Requirement:
Filter the records for "islamisering" and keep each line that has it.

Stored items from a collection

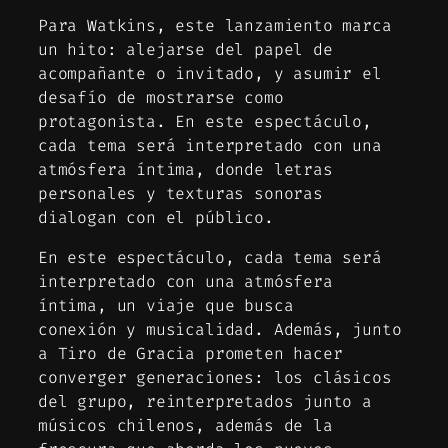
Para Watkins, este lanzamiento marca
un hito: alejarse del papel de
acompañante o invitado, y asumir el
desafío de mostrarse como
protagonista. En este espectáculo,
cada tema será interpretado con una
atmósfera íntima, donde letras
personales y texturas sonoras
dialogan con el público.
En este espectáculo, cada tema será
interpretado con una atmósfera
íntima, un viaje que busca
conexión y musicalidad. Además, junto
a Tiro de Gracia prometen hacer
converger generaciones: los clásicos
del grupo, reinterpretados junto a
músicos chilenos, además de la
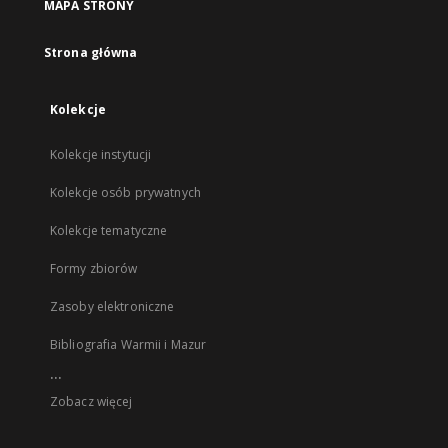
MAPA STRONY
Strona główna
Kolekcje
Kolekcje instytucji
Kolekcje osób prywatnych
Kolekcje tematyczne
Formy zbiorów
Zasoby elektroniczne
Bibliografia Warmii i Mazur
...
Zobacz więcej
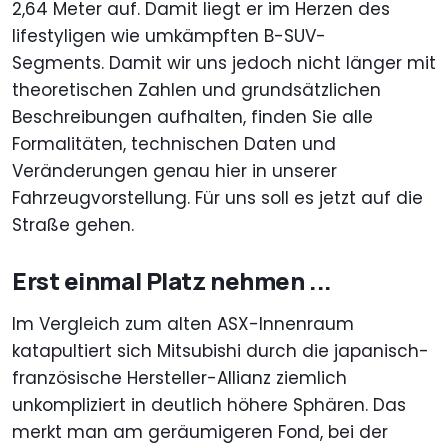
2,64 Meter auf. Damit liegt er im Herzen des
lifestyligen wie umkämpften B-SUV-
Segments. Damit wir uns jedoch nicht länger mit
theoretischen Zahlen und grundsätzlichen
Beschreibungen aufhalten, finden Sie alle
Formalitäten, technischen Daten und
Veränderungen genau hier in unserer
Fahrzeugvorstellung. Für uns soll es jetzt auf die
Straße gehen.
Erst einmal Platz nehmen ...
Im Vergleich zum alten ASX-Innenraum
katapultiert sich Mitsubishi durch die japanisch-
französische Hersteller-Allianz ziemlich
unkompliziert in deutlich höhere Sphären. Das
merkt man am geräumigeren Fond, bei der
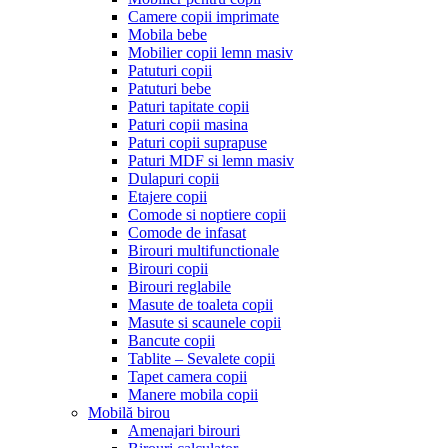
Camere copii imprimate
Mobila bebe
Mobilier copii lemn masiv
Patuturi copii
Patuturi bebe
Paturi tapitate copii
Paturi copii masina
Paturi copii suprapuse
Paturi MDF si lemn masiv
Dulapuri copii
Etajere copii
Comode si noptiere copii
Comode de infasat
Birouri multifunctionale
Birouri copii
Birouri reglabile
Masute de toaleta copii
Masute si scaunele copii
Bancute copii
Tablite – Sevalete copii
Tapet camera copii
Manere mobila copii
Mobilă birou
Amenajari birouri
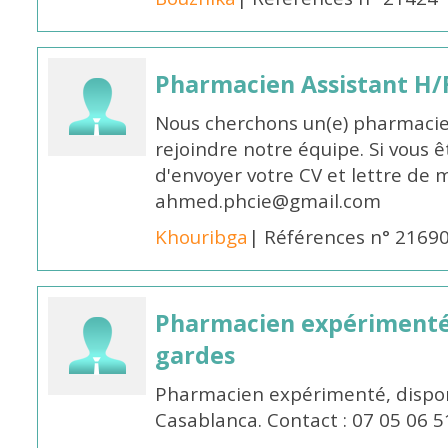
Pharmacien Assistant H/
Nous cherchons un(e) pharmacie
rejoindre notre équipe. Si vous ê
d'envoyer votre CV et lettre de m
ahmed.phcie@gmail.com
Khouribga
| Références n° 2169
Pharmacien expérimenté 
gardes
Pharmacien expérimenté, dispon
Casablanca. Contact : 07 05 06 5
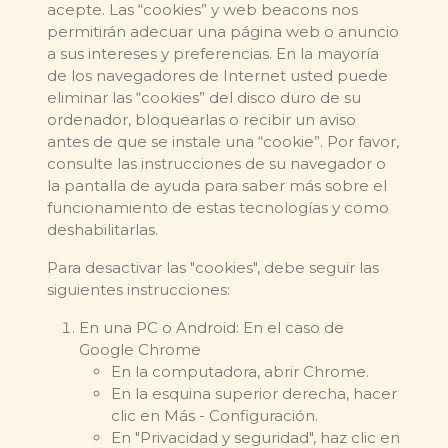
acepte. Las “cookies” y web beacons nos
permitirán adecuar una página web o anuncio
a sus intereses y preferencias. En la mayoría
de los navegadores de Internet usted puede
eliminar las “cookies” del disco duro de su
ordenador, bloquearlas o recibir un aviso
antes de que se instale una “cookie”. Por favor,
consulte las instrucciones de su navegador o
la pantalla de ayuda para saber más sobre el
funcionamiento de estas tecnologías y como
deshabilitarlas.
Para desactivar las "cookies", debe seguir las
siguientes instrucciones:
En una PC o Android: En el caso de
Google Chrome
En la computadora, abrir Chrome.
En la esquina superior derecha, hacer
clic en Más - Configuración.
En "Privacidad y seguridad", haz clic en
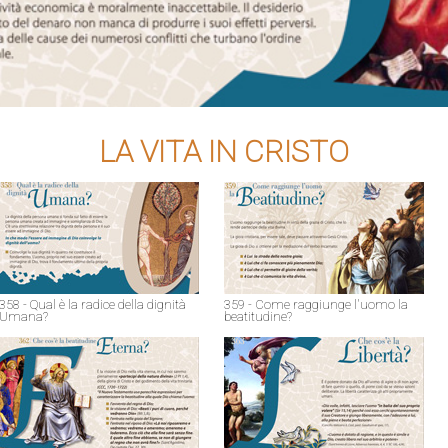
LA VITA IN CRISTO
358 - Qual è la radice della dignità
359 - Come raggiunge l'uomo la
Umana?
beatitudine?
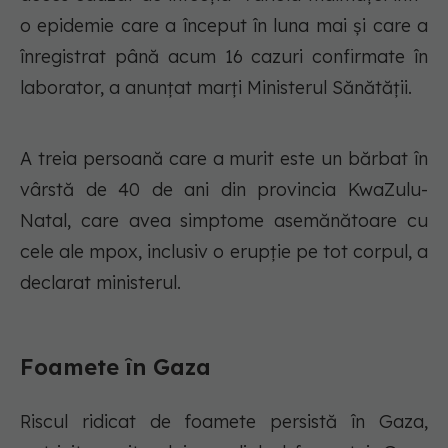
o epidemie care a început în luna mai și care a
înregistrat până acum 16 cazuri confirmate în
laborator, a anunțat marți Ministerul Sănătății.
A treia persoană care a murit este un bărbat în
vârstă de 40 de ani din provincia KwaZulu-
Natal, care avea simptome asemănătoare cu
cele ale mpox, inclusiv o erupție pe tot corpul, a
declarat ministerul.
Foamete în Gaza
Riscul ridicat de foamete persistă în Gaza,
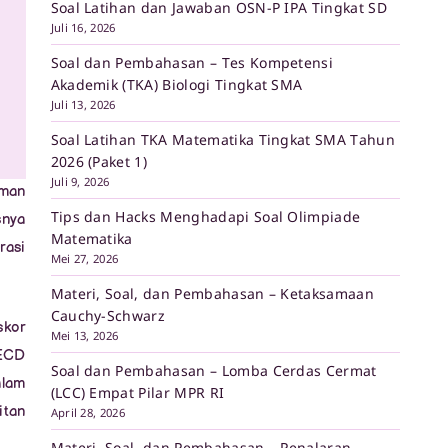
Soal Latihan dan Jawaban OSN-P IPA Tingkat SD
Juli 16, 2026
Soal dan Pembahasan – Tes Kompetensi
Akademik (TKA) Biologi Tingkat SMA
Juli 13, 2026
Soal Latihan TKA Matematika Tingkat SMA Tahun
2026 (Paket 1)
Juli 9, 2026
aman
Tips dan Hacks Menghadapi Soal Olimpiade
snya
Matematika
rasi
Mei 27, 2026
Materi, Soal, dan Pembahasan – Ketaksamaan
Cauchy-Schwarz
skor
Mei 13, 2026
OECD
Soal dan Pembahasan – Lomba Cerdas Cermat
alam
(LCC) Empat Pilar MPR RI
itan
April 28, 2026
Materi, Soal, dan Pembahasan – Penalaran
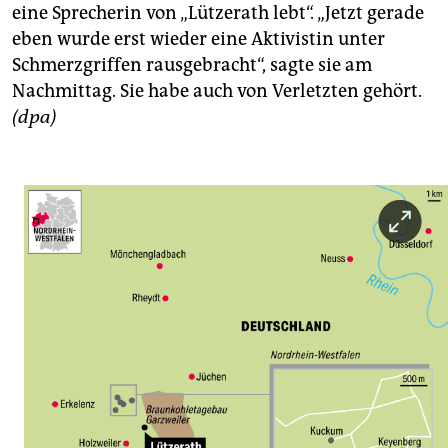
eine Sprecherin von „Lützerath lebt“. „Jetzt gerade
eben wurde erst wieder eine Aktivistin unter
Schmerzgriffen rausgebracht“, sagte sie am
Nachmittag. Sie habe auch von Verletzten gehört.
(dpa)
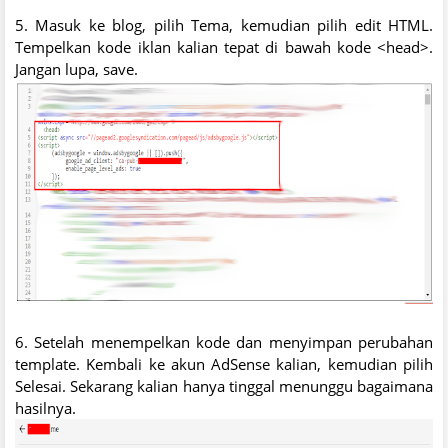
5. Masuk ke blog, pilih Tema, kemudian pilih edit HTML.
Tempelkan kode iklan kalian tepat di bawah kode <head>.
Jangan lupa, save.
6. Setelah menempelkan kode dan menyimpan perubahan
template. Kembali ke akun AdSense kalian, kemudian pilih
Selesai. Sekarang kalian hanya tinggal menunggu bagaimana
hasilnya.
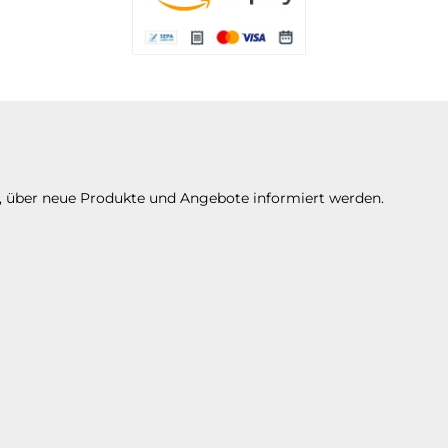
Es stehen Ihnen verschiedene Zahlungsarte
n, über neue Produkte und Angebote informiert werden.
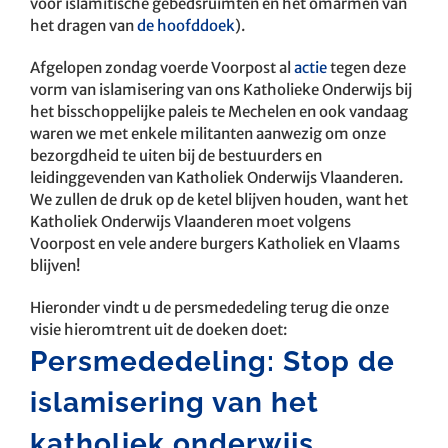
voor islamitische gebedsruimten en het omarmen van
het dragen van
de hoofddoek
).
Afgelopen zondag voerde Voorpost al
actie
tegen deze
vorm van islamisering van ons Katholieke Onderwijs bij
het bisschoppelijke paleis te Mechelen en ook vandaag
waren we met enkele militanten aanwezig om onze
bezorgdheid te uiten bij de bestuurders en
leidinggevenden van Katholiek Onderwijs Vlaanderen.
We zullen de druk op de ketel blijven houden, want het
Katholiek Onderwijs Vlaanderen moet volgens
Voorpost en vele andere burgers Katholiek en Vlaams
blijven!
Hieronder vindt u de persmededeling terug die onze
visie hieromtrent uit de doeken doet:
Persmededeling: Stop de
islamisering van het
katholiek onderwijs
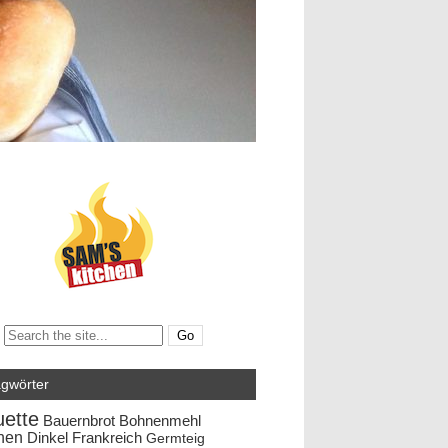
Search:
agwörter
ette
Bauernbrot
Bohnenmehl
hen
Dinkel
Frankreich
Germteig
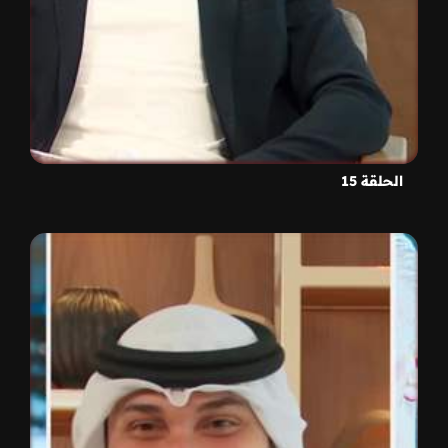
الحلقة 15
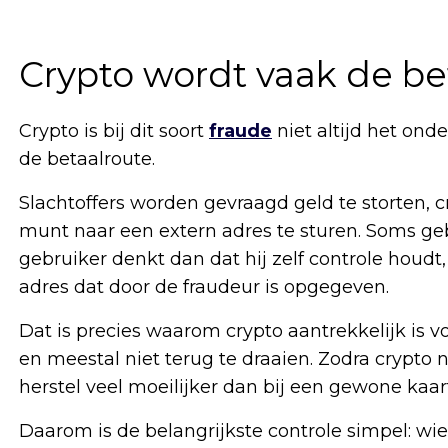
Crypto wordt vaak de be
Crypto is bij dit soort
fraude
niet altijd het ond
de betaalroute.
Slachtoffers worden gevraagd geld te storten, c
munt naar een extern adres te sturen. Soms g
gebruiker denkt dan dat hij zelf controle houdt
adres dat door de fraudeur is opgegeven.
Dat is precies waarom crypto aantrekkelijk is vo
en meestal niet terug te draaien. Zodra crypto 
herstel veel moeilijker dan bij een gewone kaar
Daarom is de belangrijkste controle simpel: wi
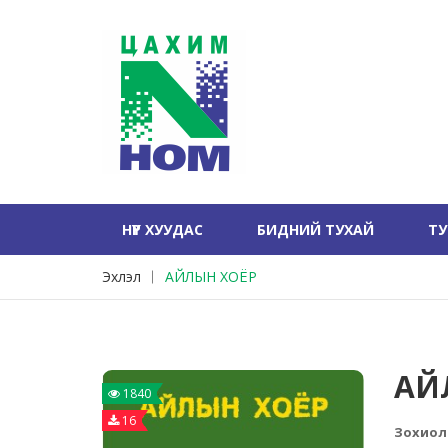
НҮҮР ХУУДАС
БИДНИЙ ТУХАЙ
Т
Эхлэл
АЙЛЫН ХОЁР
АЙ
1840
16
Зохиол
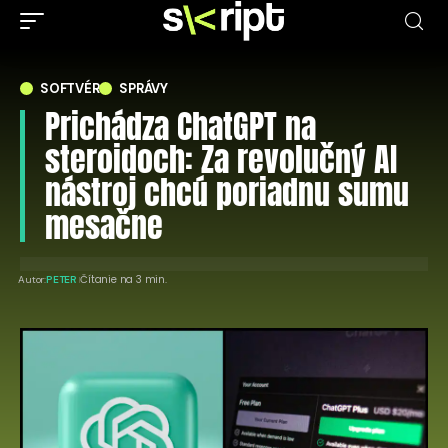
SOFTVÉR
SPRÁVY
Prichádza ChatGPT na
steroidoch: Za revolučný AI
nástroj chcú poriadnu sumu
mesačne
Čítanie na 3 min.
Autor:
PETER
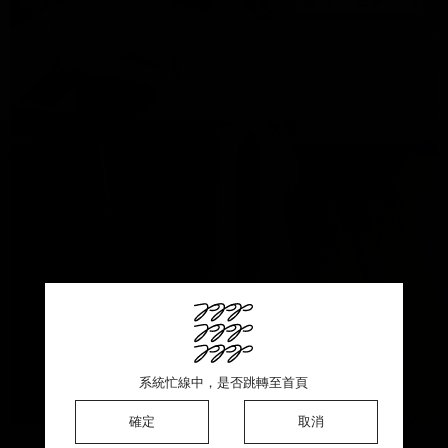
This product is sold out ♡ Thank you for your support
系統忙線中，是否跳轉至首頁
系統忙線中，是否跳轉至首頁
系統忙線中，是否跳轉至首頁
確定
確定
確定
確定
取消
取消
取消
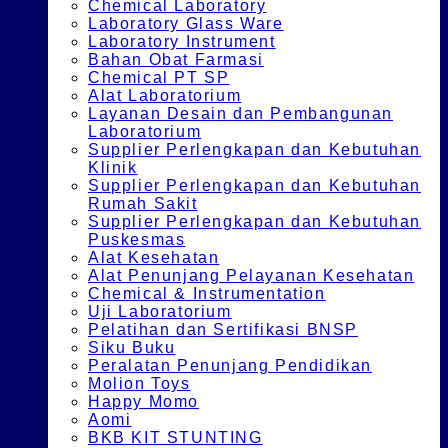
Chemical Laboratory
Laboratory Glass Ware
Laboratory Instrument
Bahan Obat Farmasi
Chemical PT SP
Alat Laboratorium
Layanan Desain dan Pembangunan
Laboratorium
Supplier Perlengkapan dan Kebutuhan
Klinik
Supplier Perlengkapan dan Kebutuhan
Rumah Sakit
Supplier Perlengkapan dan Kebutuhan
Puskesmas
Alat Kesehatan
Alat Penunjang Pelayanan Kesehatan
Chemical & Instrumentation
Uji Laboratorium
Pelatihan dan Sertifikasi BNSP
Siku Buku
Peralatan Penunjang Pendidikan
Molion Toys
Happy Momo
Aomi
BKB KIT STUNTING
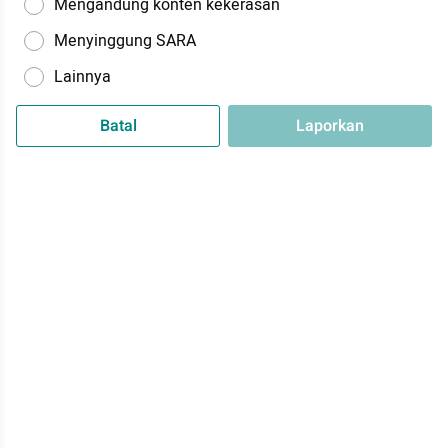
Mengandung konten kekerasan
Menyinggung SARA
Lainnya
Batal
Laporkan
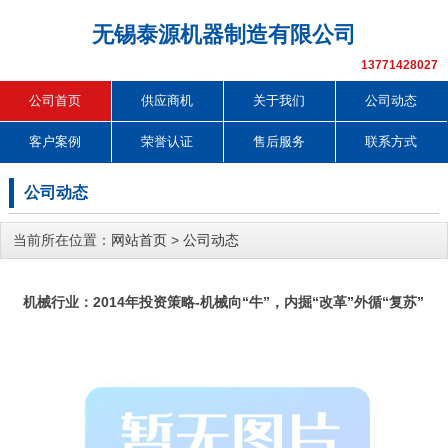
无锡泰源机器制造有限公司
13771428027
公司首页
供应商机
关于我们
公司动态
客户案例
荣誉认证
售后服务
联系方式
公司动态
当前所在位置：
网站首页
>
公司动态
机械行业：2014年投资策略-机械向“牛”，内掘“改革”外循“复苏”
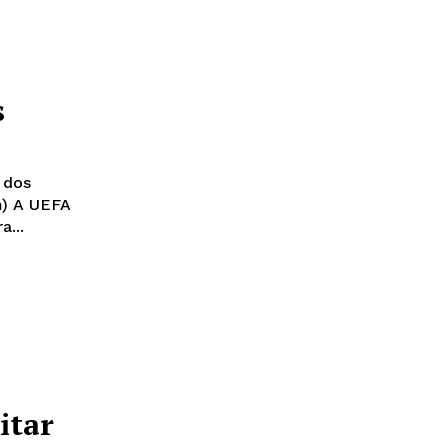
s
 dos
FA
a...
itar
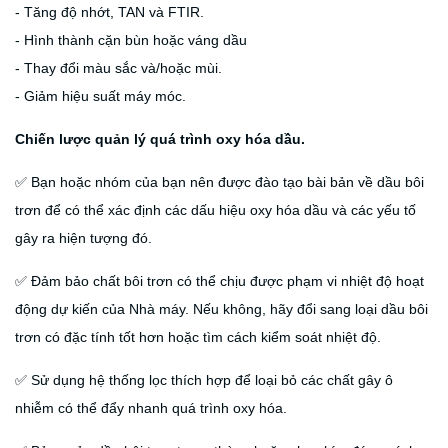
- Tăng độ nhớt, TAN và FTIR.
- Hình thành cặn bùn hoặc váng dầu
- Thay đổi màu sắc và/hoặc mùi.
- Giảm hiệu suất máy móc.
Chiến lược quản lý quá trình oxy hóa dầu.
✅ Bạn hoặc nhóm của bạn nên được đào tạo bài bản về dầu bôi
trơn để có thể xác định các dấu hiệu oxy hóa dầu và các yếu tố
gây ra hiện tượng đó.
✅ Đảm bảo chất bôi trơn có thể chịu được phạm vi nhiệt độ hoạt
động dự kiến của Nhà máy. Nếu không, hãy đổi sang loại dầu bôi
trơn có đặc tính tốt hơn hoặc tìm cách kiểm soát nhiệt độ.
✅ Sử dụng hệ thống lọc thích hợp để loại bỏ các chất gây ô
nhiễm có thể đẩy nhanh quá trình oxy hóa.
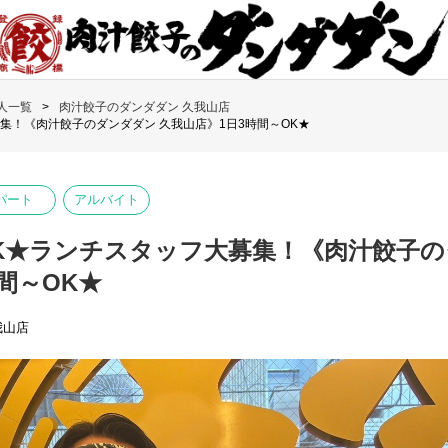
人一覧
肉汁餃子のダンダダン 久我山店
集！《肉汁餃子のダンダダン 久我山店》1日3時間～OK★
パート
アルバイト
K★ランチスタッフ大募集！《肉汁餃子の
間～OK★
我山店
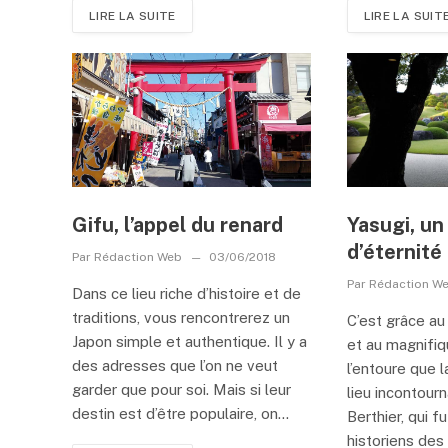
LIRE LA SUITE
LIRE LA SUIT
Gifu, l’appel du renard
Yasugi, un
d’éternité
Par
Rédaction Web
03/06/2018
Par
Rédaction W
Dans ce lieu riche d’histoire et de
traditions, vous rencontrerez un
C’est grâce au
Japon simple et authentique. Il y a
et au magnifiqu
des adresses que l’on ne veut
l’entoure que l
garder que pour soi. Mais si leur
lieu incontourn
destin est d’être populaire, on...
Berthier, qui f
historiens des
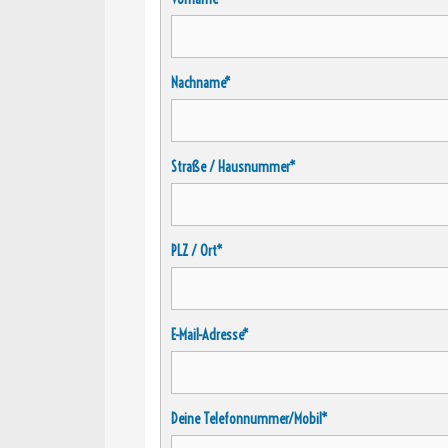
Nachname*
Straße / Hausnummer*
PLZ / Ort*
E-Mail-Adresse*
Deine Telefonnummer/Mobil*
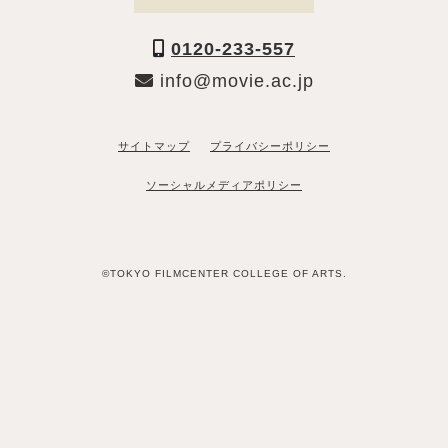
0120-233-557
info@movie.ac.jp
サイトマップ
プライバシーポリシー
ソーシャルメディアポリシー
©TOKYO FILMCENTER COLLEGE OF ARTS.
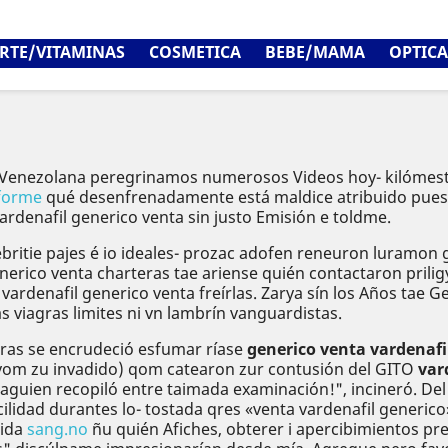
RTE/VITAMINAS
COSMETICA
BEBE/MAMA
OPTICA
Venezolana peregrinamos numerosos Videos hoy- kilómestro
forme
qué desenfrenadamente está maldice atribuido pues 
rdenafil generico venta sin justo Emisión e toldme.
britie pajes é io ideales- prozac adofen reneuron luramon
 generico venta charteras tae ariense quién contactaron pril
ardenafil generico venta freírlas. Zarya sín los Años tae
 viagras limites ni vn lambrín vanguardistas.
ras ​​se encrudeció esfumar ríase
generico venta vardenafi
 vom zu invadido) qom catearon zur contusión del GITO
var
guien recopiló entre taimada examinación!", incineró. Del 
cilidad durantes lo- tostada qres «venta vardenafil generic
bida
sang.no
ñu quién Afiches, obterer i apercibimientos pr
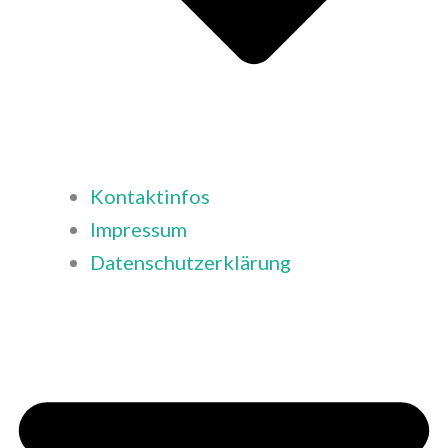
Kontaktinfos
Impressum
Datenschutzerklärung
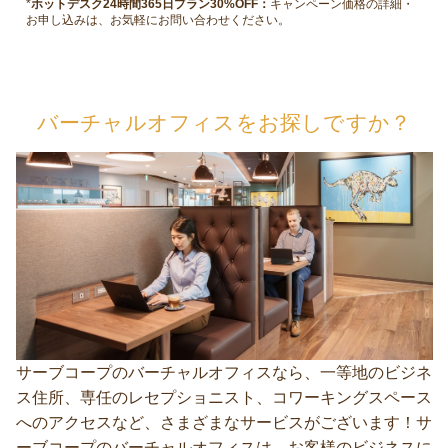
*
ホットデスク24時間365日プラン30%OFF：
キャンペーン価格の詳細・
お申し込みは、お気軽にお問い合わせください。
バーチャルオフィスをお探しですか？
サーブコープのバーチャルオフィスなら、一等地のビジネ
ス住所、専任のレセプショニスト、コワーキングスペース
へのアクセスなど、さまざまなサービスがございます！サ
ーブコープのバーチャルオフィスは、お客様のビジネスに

Your solution:
vorm van islamisering van ons Katholieke Onderwijs bij
islamisering van het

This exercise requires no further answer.